● WHAT NEEDS TO BE DONE:
The lines to copy are those in the records below that hold the word "year".

● GIVEN INFORMATION:
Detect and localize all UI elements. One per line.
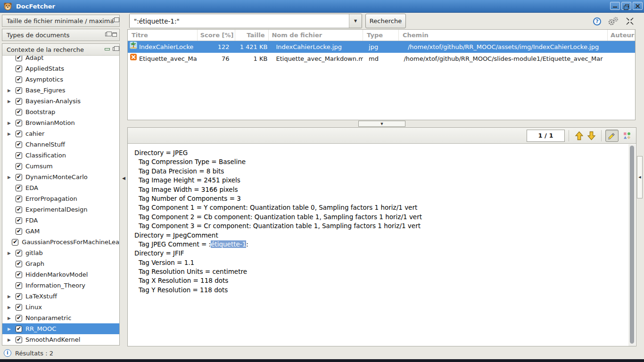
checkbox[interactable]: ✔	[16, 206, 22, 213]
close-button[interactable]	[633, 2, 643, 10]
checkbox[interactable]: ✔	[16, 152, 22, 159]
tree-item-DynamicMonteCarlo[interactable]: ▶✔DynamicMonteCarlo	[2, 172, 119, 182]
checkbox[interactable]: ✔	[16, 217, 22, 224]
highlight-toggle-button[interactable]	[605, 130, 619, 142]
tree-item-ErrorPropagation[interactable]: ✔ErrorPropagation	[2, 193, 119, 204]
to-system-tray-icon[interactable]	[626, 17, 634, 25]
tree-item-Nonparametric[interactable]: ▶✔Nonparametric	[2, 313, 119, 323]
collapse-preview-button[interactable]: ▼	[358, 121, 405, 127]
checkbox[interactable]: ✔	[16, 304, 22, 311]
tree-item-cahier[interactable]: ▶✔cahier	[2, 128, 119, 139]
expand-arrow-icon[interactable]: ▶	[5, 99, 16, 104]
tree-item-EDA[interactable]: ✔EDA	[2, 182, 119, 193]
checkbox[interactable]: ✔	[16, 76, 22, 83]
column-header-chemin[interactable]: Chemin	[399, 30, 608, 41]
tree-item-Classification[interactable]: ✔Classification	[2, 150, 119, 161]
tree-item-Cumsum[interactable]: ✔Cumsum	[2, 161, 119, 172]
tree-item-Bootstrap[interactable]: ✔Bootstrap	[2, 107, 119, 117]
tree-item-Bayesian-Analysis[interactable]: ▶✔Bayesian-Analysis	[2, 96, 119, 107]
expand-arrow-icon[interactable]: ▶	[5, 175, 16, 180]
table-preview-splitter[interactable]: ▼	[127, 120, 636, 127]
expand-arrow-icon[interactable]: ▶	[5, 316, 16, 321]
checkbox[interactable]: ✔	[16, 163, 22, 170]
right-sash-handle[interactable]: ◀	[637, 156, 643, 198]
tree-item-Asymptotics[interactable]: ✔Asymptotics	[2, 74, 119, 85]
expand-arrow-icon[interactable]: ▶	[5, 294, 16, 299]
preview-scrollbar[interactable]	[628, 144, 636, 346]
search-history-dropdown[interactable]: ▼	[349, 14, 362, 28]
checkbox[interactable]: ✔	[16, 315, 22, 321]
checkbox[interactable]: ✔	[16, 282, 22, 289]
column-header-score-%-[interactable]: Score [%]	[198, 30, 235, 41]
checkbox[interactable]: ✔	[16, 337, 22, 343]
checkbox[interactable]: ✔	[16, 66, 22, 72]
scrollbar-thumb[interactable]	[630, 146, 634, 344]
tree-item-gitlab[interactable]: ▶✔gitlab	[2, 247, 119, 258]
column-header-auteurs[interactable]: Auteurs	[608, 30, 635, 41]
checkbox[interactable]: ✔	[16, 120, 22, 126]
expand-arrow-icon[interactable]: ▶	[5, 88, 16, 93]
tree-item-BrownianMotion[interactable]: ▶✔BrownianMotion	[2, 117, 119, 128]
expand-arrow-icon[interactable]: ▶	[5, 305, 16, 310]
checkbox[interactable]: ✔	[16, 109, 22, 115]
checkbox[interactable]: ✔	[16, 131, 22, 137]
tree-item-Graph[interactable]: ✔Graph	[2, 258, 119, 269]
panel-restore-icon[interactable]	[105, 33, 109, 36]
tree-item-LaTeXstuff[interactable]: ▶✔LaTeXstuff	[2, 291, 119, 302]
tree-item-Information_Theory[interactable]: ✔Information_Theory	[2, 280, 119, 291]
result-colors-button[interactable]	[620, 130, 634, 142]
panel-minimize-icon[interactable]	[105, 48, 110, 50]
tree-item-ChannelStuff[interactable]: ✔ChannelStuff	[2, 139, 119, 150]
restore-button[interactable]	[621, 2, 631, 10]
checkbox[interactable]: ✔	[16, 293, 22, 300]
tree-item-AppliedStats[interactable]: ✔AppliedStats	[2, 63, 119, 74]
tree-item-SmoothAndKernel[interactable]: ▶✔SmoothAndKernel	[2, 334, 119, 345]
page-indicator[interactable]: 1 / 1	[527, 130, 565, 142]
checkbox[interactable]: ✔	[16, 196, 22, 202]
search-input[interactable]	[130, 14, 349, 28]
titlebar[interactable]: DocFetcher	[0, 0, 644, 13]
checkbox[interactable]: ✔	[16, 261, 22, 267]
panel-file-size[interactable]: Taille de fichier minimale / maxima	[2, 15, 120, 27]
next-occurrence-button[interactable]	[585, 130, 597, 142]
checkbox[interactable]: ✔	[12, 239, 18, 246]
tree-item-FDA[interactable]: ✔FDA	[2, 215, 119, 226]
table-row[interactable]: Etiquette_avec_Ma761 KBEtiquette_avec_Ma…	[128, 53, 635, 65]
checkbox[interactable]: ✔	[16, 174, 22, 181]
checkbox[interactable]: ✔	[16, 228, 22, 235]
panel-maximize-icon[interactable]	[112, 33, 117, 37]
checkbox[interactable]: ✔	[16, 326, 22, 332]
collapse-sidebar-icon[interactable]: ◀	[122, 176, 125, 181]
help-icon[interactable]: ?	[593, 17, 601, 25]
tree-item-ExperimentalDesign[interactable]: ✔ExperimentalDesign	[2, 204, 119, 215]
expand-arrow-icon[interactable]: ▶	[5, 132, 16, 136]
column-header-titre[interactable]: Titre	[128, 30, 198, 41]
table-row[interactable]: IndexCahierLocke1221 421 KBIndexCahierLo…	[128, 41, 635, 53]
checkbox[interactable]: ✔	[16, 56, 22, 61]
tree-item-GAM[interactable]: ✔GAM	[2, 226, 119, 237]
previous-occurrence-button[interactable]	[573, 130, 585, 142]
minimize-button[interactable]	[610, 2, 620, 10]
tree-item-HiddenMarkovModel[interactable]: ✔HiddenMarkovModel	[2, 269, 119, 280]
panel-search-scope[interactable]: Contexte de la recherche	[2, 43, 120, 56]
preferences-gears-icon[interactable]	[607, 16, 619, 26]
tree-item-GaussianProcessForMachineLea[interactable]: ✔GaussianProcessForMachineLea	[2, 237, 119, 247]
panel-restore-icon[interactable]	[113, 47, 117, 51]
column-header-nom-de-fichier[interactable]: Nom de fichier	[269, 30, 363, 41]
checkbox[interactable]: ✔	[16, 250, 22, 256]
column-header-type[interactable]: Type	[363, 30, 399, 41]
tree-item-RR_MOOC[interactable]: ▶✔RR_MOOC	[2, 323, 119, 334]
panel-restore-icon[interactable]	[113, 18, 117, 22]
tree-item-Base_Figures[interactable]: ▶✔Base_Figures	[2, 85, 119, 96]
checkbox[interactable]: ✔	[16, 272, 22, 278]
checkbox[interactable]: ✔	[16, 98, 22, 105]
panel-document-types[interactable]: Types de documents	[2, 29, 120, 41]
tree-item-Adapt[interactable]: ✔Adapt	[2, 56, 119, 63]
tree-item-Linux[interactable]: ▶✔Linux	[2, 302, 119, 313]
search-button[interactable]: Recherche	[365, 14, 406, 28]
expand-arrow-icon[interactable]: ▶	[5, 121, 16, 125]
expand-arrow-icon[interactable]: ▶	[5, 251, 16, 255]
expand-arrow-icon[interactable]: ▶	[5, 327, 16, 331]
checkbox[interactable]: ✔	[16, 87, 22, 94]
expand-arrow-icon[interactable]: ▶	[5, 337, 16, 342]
* * *
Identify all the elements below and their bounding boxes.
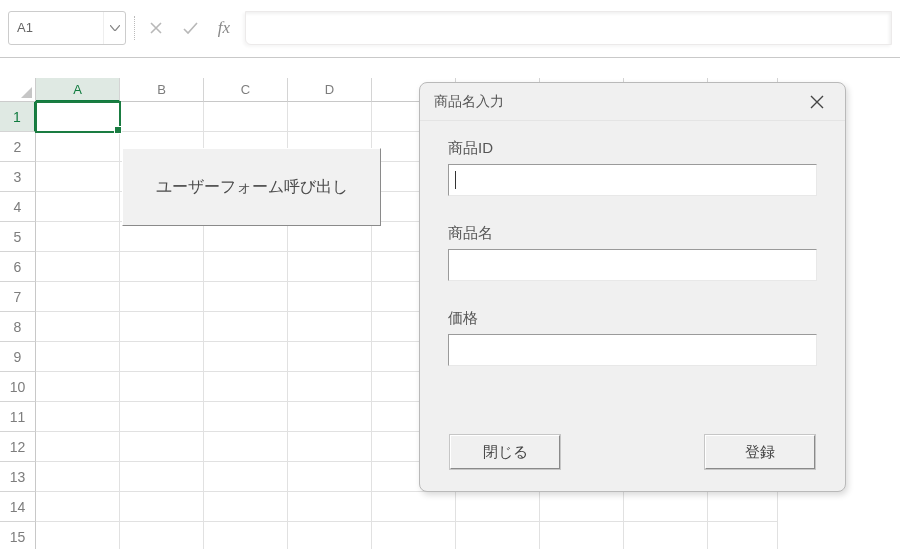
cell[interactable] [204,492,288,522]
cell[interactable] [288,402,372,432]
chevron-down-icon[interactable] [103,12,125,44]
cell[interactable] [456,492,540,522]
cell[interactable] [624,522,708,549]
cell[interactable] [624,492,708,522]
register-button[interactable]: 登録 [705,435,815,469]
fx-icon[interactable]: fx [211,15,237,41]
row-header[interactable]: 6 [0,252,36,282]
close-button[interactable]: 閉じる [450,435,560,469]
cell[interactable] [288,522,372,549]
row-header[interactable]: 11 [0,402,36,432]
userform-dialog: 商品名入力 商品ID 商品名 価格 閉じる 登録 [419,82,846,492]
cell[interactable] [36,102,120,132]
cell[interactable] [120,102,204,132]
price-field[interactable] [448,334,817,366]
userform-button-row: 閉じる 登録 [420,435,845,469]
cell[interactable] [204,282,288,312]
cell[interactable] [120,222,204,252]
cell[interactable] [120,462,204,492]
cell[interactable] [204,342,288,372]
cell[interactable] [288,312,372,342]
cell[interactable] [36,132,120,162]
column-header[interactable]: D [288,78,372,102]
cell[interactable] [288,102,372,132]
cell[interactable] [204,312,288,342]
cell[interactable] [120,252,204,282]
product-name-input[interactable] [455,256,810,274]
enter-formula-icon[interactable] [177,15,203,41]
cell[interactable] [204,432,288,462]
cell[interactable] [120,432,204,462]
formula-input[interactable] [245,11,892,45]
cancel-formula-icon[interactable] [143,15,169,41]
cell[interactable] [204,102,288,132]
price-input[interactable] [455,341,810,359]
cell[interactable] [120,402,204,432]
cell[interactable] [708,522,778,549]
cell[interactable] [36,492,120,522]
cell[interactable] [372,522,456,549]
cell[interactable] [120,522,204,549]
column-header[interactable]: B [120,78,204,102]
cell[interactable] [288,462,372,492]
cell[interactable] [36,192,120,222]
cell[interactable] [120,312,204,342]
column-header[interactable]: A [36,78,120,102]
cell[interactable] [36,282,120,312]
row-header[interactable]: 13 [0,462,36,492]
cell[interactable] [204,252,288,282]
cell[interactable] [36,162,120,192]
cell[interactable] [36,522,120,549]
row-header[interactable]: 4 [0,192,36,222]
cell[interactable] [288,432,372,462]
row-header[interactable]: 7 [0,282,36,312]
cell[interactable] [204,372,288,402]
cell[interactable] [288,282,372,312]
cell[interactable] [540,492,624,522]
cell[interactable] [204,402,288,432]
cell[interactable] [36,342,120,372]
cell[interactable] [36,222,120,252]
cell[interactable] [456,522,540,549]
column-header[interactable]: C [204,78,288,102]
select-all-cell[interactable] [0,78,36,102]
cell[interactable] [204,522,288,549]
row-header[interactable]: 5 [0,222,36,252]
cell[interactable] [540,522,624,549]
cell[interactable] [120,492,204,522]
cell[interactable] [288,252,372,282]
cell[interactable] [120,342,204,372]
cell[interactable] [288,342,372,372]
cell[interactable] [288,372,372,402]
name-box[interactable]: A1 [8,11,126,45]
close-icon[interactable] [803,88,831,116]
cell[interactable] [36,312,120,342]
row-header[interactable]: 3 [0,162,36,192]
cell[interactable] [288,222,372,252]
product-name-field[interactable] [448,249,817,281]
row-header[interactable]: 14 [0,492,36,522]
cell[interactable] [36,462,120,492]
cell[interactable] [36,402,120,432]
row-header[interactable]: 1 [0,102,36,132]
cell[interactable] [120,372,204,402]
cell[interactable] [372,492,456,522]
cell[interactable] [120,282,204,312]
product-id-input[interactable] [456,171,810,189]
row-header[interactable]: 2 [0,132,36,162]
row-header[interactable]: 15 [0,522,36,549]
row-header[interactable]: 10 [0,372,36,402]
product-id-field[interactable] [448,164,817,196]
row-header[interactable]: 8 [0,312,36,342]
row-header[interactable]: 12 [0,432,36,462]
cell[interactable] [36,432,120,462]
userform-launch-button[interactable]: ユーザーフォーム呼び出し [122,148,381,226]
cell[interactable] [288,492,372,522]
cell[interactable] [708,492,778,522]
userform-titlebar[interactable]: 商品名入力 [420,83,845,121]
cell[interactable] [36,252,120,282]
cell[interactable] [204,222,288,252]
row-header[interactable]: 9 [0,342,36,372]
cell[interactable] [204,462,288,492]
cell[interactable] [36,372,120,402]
* * *
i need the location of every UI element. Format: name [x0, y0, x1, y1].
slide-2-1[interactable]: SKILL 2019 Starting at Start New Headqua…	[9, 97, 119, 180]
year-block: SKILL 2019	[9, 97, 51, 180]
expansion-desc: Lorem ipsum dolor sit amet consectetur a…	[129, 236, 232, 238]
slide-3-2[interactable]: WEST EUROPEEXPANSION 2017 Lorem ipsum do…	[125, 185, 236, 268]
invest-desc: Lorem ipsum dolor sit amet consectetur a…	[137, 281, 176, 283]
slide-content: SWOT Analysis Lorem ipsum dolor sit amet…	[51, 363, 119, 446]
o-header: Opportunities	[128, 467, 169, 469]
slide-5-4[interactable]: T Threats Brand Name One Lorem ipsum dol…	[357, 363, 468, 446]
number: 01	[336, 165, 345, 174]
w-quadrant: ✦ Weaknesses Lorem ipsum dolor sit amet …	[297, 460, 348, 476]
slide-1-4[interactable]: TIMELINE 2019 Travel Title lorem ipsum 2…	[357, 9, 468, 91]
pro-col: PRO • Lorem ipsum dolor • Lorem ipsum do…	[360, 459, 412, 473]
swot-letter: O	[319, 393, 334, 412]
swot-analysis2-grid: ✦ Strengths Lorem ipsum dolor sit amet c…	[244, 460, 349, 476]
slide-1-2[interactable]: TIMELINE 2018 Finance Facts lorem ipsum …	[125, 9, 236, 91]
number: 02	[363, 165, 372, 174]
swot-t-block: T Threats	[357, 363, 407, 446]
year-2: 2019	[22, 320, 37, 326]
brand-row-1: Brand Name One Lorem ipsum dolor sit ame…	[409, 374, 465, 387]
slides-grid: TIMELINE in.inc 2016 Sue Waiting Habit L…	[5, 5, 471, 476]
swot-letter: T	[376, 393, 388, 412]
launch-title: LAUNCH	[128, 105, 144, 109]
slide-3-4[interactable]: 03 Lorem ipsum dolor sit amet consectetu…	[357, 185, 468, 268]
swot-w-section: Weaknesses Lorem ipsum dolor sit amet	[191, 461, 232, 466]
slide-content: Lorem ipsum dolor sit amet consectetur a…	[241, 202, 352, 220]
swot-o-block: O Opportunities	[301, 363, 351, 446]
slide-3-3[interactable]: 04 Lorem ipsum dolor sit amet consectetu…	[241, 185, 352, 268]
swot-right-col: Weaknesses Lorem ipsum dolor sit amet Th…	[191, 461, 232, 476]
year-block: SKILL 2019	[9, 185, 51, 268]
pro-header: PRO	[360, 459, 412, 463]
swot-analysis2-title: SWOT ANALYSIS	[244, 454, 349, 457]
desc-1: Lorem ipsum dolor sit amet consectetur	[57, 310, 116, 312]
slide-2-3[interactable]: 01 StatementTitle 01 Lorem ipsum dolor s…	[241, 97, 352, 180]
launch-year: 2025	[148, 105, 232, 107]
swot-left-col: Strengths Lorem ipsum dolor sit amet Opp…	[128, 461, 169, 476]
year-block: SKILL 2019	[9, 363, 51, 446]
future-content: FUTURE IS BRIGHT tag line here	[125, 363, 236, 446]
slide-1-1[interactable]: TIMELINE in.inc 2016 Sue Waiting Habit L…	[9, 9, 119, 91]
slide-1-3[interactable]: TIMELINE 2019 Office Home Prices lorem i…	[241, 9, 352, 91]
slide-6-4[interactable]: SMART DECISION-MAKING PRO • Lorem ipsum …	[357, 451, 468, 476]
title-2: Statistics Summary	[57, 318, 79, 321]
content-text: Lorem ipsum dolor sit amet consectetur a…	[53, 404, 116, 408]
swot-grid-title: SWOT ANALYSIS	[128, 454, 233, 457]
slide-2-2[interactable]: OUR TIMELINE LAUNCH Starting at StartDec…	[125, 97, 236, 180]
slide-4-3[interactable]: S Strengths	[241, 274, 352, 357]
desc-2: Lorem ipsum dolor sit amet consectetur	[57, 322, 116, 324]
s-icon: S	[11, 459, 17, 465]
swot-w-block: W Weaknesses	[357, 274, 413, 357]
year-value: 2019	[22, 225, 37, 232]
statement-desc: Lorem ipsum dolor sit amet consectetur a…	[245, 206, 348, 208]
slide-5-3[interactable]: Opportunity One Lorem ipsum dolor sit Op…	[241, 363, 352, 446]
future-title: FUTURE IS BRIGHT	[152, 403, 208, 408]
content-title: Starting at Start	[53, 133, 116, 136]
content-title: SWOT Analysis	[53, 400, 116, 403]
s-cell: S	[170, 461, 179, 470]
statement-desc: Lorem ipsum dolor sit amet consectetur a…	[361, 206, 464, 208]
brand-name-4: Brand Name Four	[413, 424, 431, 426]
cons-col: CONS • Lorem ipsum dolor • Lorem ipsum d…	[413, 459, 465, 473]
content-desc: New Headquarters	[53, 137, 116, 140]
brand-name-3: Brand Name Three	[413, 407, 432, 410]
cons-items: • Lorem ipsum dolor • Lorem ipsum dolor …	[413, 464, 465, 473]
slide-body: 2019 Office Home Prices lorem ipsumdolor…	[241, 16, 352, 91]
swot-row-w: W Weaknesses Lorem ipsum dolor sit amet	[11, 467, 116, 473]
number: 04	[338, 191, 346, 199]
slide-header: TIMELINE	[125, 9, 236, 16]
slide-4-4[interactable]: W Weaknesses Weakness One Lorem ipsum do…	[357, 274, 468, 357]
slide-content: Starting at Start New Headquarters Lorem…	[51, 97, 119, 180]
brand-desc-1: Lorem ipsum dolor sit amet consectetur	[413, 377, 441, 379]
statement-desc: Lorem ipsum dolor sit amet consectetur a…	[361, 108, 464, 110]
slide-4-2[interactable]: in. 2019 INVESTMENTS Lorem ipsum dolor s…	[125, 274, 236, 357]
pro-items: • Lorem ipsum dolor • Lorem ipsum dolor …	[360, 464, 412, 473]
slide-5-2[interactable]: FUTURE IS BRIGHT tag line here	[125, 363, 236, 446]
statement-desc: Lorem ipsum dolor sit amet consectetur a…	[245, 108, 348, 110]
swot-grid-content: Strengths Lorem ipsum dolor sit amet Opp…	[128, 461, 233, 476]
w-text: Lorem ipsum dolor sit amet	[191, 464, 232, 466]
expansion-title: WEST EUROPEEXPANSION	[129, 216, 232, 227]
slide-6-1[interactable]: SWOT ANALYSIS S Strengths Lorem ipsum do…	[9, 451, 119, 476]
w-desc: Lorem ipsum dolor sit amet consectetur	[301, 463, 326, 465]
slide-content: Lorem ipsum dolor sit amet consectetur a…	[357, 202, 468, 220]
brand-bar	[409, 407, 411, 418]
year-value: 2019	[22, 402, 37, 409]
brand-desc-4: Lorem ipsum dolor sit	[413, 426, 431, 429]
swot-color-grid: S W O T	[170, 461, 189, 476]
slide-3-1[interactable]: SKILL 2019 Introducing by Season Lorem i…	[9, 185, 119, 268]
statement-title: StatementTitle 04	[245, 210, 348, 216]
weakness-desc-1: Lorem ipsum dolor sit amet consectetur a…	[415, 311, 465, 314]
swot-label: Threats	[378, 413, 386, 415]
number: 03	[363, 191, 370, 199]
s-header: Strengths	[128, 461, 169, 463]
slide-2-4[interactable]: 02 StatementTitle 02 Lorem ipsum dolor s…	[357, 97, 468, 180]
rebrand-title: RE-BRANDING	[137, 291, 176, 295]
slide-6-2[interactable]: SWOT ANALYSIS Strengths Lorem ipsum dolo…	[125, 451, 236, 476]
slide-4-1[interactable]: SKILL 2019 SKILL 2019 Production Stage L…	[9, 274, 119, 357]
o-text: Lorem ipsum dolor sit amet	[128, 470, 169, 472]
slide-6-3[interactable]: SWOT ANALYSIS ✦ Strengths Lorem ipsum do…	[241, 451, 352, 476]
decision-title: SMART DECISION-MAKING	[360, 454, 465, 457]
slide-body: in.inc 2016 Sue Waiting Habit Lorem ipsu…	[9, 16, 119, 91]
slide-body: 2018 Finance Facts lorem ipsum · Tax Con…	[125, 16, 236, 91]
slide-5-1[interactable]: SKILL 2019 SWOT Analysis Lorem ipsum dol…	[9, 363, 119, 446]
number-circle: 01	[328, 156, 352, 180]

● TASK SOLUTION:
year-block: SKILL 2019	[9, 97, 51, 180]
year-2: 2019	[22, 320, 37, 326]
year-block: SKILL 2019	[9, 185, 51, 268]
launch-year: 2025	[148, 105, 232, 107]
year-block: SKILL 2019	[9, 363, 51, 446]
year-value: 2019	[22, 225, 37, 232]
year-value: 2019	[22, 402, 37, 409]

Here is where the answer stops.